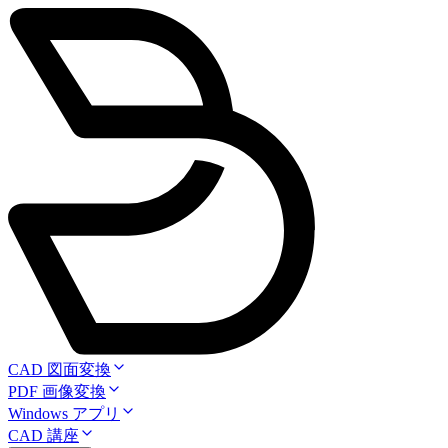
CAD 図面変換
PDF 画像変換
Windows アプリ
CAD 講座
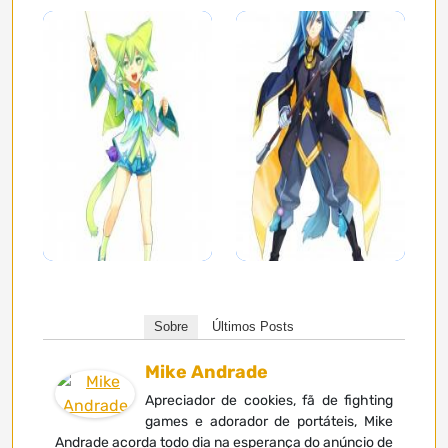
Sobre
Últimos Posts
Mike Andrade
Apreciador de cookies, fã de fighting
games e adorador de portáteis, Mike
Andrade acorda todo dia na esperança do anúncio de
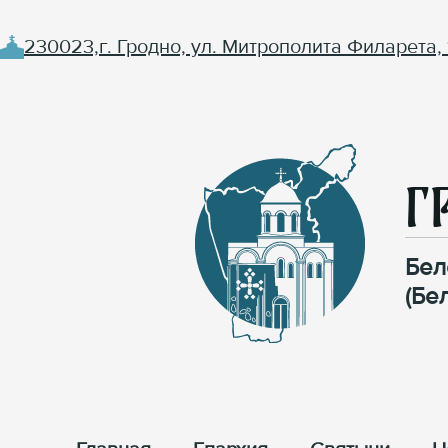
230023,г. Гродно, ул. Митрополита Филарета, 
Г
Бел
(Бе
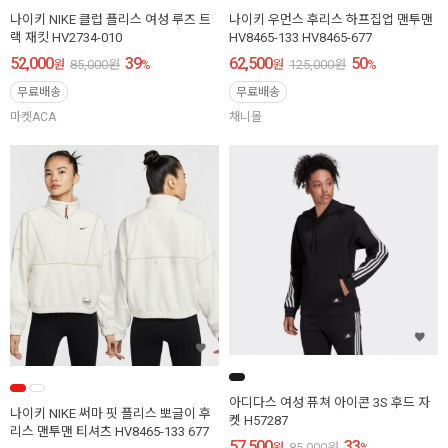
나이키 NIKE 클럽 플리스 여성 루즈 트
나이키 우먼스 후리스 하프집업 맨투맨
랙 재킷 HV2734-010
HV8465-133 HV8465-677
52,000
39
62,500
50
원
85,000
원
%
원
125,000
원
%
무료배송
무료배송
마켓ACA
채니몰
아디다스 여성 퓨쳐 아이콘 3S 후드 자
나이키 NIKE 써마 핏 플리스 뽀글이 후
켓 H57287
리스 맨투맨 티셔츠 HV8465-133 677
57,500
33
원
85,000
원
%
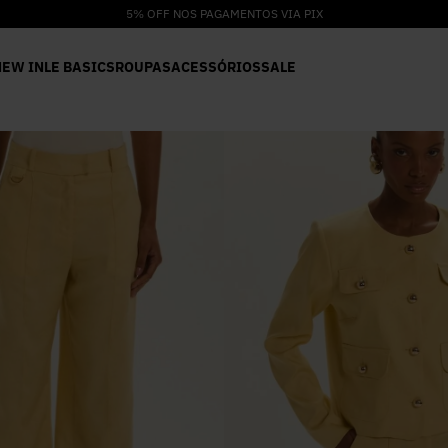
5% OFF NOS PAGAMENTOS VIA PIX
NEW IN
LE BASICS
ROUPAS
ACESSÓRIOS
SALE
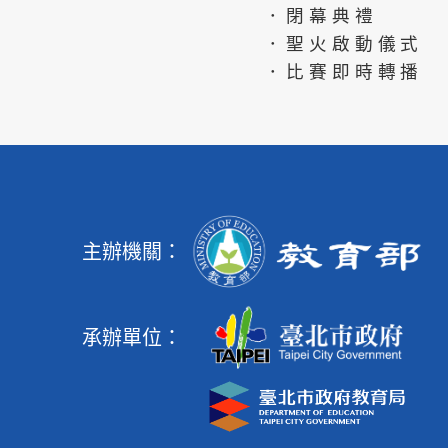
．閉幕典禮
．聖火啟動儀式
．比賽即時轉播
主辦機關：
承辦單位：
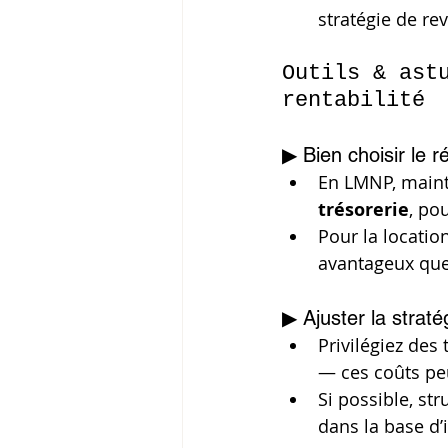
stratégie de re
Outils & ast
rentabilité
▶ Bien choisir le r
En LMNP, maint
trésorerie
, po
Pour la locatio
avantageux que
▶ Ajuster la strat
Privilégiez des 
— ces coûts peu
Si possible, str
dans la base d’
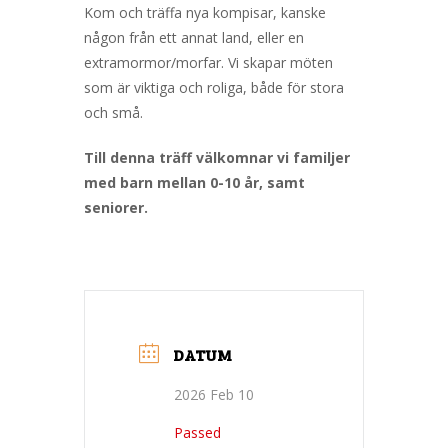
Kom och träffa nya kompisar, kanske
någon från ett annat land, eller en
extramormor/morfar. Vi skapar möten
som är viktiga och roliga, både för stora
och små.
Till denna träff välkomnar vi familjer
med barn mellan 0-10 år, samt
seniorer.
DATUM
2026 Feb 10
Passed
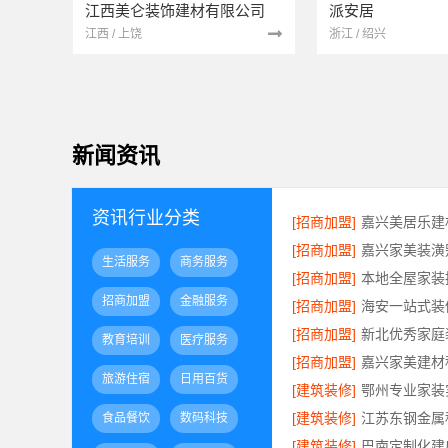
江西美仑装饰建材有限公司
派安居
江西 / 上饶
浙江 / 绍兴
新闻资讯
资讯行业分类
[招商加盟]
[招商加盟]
生活服务
商务服务
[招商加盟]
招商加盟
金融服务
[招商加盟]
[招商加盟]
教育培训
医疗服务
[招商加盟]
旅游住宿
日用百货
[建筑装修]
[建筑装修]
食品餐饮
数码科技
[建筑装修]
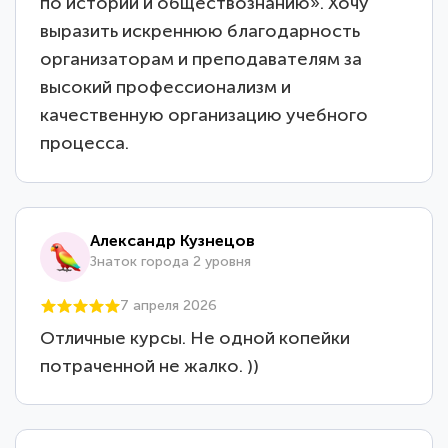
по истории и обществознанию». Хочу
выразить искреннюю благодарность
организаторам и преподавателям за
высокий профессионализм и
качественную организацию учебного
процесса.
Александр Кузнецов
Знаток города 2 уровня
7 апреля 2026
Отличные курсы. Не одной копейки
потраченной не жалко. ))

━━━━━━━━

- WHAT TO DO
Pictures are to be left out when the entries above are repeated exactly.

- SOLUTION TO THE PROBLEM
CAD 図面変換
PDF 画像変換
Windows アプリ
CAD 講座
Sobre
Últimos Posts
Mike Andrade
Apreciador de cookies, fã de fighting
games e adorador de portáteis, Mike
Andrade acorda todo dia na esperança do anúncio de
230023,г. Гродно, ул. Митрополита Филарета, 
Г
Бел
(Бе
나이키 NIKE 클럽 플리스 여성 루즈 트
나이키 우먼스 후리스 하프집업 맨투맨
랙 재킷 HV2734-010
HV8465-133 HV8465-677
52,000
39
62,500
50
원
85,000
원
%
원
125,000
원
%
무료배송
무료배송
마켓ACA
채니몰
아디다스 여성 퓨쳐 아이콘 3S 후드 자
나이키 NIKE 써마 핏 플리스 뽀글이 후
켓 H57287
리스 맨투맨 티셔츠 HV8465-133 677
57,500
33
원
85,000
원
%
5% OFF NOS PAGAMENTOS VIA PIX
NEW IN
LE BASICS
ROUPAS
ACESSÓRIOS
SALE
．閉幕典禮
．聖火啟動儀式
．比賽即時轉播
主辦機關：
承辦單位：
stratégie de re
Outils & ast
rentabilité
▶ Bien choisir le r
En LMNP, maint
trésorerie
, po
Pour la locatio
avantageux que
▶ Ajuster la strat
Privilégiez des 
— ces coûts peu
Si possible, str
dans la base d’
Kom och träffa nya kompisar, kanske
någon från ett annat land, eller en
extramormor/morfar. Vi skapar möten
som är viktiga och roliga, både för stora
och små.
Till denna träff välkomnar vi familjer
med barn mellan 0-10 år, samt
seniorer.
DATUM
2026 Feb 10
Passed
江西美仑装饰建材有限公司
派安居
江西 / 上饶
浙江 / 绍兴
新闻资讯
资讯行业分类
[招商加盟]
[招商加盟]
生活服务
商务服务
[招商加盟]
招商加盟
金融服务
[招商加盟]
[招商加盟]
教育培训
医疗服务
[招商加盟]
旅游住宿
日用百货
[建筑装修]
[建筑装修]
食品餐饮
数码科技
[建筑装修]
по истории и обществознанию». Хочу
выразить искреннюю благодарность
организаторам и преподавателям за
высокий профессионализм и
качественную организацию учебного
процесса.
Александр Кузнецов
Знаток города 2 уровня
7 апреля 2026
Отличные курсы. Не одной копейки
потраченной не жалко. ))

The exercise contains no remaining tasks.